Thuc notes - Retry strategies and patterns
With the development of microservices, software as a service and cloud nowadays, network communication between components or services is the most important part of software development. But more network communications, we faced more network problems while developing the system.
Retry is one of the solutions to handle these problems. If the system got fails action, the system can do it again. There is the main idea of any retry strategy.
Let’s take a look at common retry strategies and their benefits when applying them.
No backoff retry’s a super bare way to do retry strategy. It does the retry action immediately after failed action and has no waiting duration between retry actions if they fail.
duration(t) = 0
No backoff retry strategy is also treated as bad practice because they make the system over-working by doing the retry actions extremely. It makes both caller and callee take resources when caller can’t handle process during that time.
The no backoff retry should be used in special cases where you are aware of what you are doing. If you are not sure, let to use one of the next strategies, that save your system better.

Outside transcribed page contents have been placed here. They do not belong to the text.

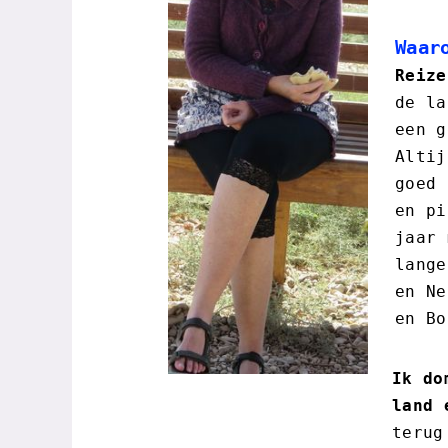
Waar
Reize
de la
een g
Altij
goed 
en pi
jaar 
lange
en Ne
en Bo
Ik do
land 
terug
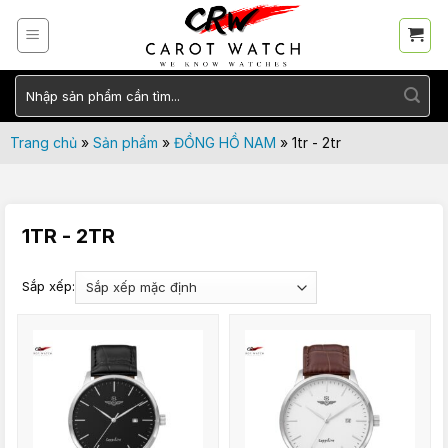
Skip
to
content
Tìm
kiếm:
Trang chủ
»
Sản phẩm
»
ĐỒNG HỒ NAM
»
1tr - 2tr
1TR - 2TR
Sắp xếp:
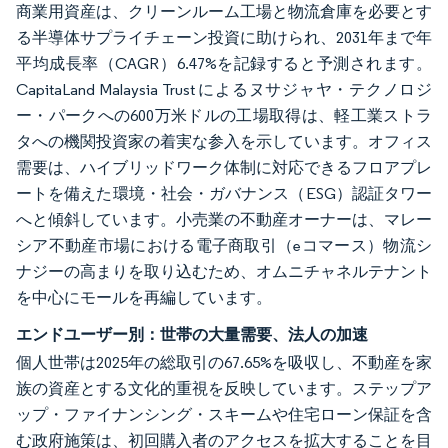
商業用資産は、クリーンルーム工場と物流倉庫を必要とす
る半導体サプライチェーン投資に助けられ、2031年まで年
平均成長率（CAGR）6.47%を記録すると予測されます。
CapitaLand Malaysia Trust によるヌサジャヤ・テクノロジ
ー・パークへの600万米ドルの工場取得は、軽工業ストラ
タへの機関投資家の着実な参入を示しています。オフィス
需要は、ハイブリッドワーク体制に対応できるフロアプレ
ートを備えた環境・社会・ガバナンス（ESG）認証タワー
へと傾斜しています。小売業の不動産オーナーは、マレー
シア不動産市場における電子商取引（eコマース）物流シ
ナジーの高まりを取り込むため、オムニチャネルテナント
を中心にモールを再編しています。
エンドユーザー別：世帯の大量需要、法人の加速
個人世帯は2025年の総取引の67.65%を吸収し、不動産を家
族の資産とする文化的重視を反映しています。ステップア
ップ・ファイナンシング・スキームや住宅ローン保証を含
む政府施策は、初回購入者のアクセスを拡大することを目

The most common way to implement the retry strategy. Constant backoff retry adds a fixed waiting duration after the first failure and between retry actions.
duration(t) = <constant value>
The constant backoff retry gives callee time to breathe and recover if it failed. It provides more chances for the retry successful next time. The constant backoff works well in most situations when many concurrent retry action is small and the failed problem is fixed in a short time.
When the number of retry actions matters, especially network problems with many callers; or the system takes a long time to recover; the fixed waiting duration of constant backoff retry doesn’t give the best result. The stress is accumulated and makes the system longer to recover.
A term is if the system can’t recover after (x) duration, then it doesn’t have any proof about the system is back after the same (x) duration. So it should increase the next waiting time when we have more chances for recovering the system.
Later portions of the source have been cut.